> **What you will do**
Lines from the one with "penyelesaiannya dalam waktu yang tidak" up to and including the one with "Verwendung von Kosmetika, die Hautreizungen" are to be copied exactly from the records below, without their pictures.

[[ Records open ]]

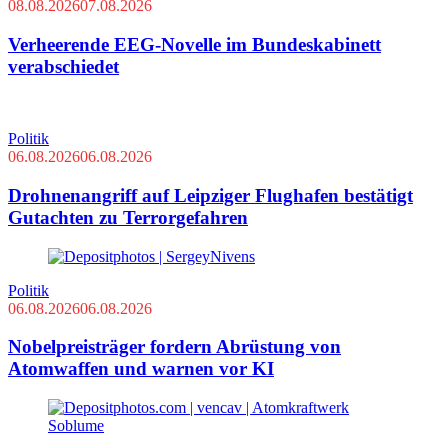
08.08.2026
07.08.2026
Verheerende EEG-Novelle im Bundeskabinett
verabschiedet
Politik
06.08.2026
06.08.2026
Drohnenangriff auf Leipziger Flughafen bestätigt
Gutachten zu Terrorgefahren
Politik
06.08.2026
06.08.2026
Nobelpreisträger fordern Abrüstung von
Atomwaffen und warnen vor KI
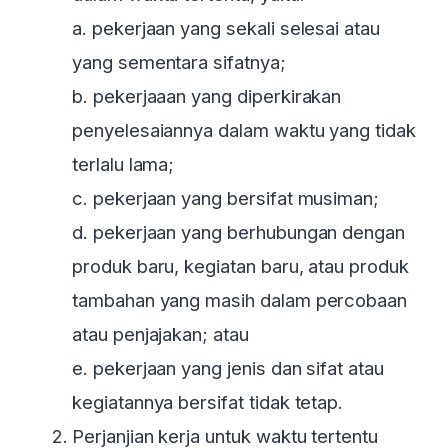
a. pekerjaan yang sekali selesai atau
yang sementara sifatnya;
b. pekerjaaan yang diperkirakan
penyelesaiannya dalam waktu yang tidak
terlalu lama;
c. pekerjaan yang bersifat musiman;
d. pekerjaan yang berhubungan dengan
produk baru, kegiatan baru, atau produk
tambahan yang masih dalam percobaan
atau penjajakan; atau
e. pekerjaan yang jenis dan sifat atau
kegiatannya bersifat tidak tetap.
Perjanjian kerja untuk waktu tertentu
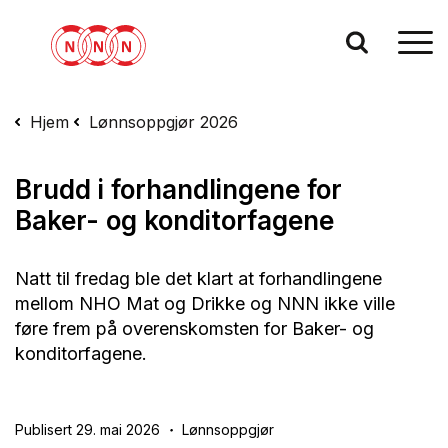
Hjem
Lønnsoppgjør 2026
Brudd i forhandlingene for
Baker- og konditorfagene
Natt til fredag ble det klart at forhandlingene
mellom NHO Mat og Drikke og NNN ikke ville
føre frem på overenskomsten for Baker- og
konditorfagene.
Publisert 29. mai 2026
Lønnsoppgjør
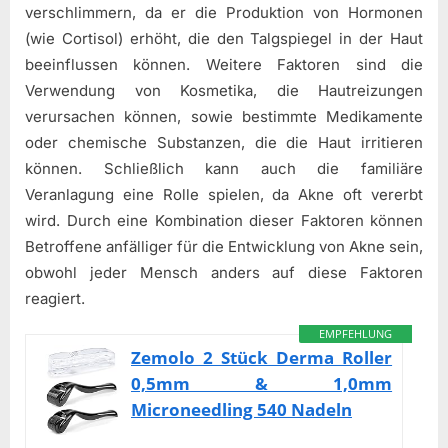
verschlimmern, da er die Produktion von Hormonen
(wie Cortisol) erhöht, die den Talgspiegel in der Haut
beeinflussen können. Weitere Faktoren sind die
Verwendung von Kosmetika, die Hautreizungen
verursachen können, sowie bestimmte Medikamente
oder chemische Substanzen, die die Haut irritieren
können. Schließlich kann auch die familiäre
Veranlagung eine Rolle spielen, da Akne oft vererbt
wird. Durch eine Kombination dieser Faktoren können
Betroffene anfälliger für die Entwicklung von Akne sein,
obwohl jeder Mensch anders auf diese Faktoren
reagiert.
EMPFEHLUNG
Zemolo 2 Stück Derma Roller
0,5mm & 1,0mm
Microneedling 540 Nadeln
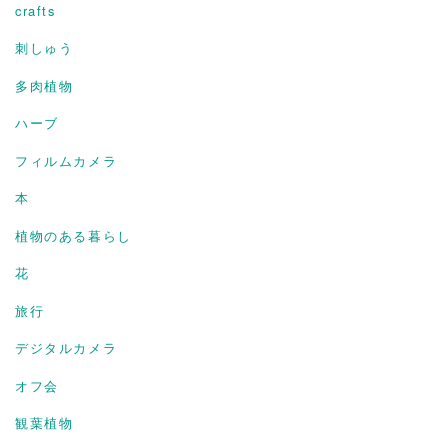
crafts
刺しゅう
多肉植物
ハーブ
フィルムカメラ
本
植物のある暮らし
花
旅行
デジタルカメラ
オフ会
観葉植物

[[ Records closed ]]

> **Task response**
penyelesaiannya dalam waktu yang tidak
terlalu lama;
c. pekerjaan yang bersifat musiman;
d. pekerjaan yang berhubungan dengan
produk baru, kegiatan baru, atau produk
tambahan yang masih dalam percobaan
atau penjajakan; atau
e. pekerjaan yang jenis dan sifat atau
kegiatannya bersifat tidak tetap.
Perjanjian kerja untuk waktu tertentu
Hjem
Lønnsoppgjør 2026
Brudd i forhandlingene for
Baker- og konditorfagene
Natt til fredag ble det klart at forhandlingene
mellom NHO Mat og Drikke og NNN ikke ville
føre frem på overenskomsten for Baker- og
konditorfagene.
Publisert 29. mai 2026
Lønnsoppgjør
verschlimmern, da er die Produktion von Hormonen
(wie Cortisol) erhöht, die den Talgspiegel in der Haut
beeinflussen können. Weitere Faktoren sind die
Verwendung von Kosmetika, die Hautreizungen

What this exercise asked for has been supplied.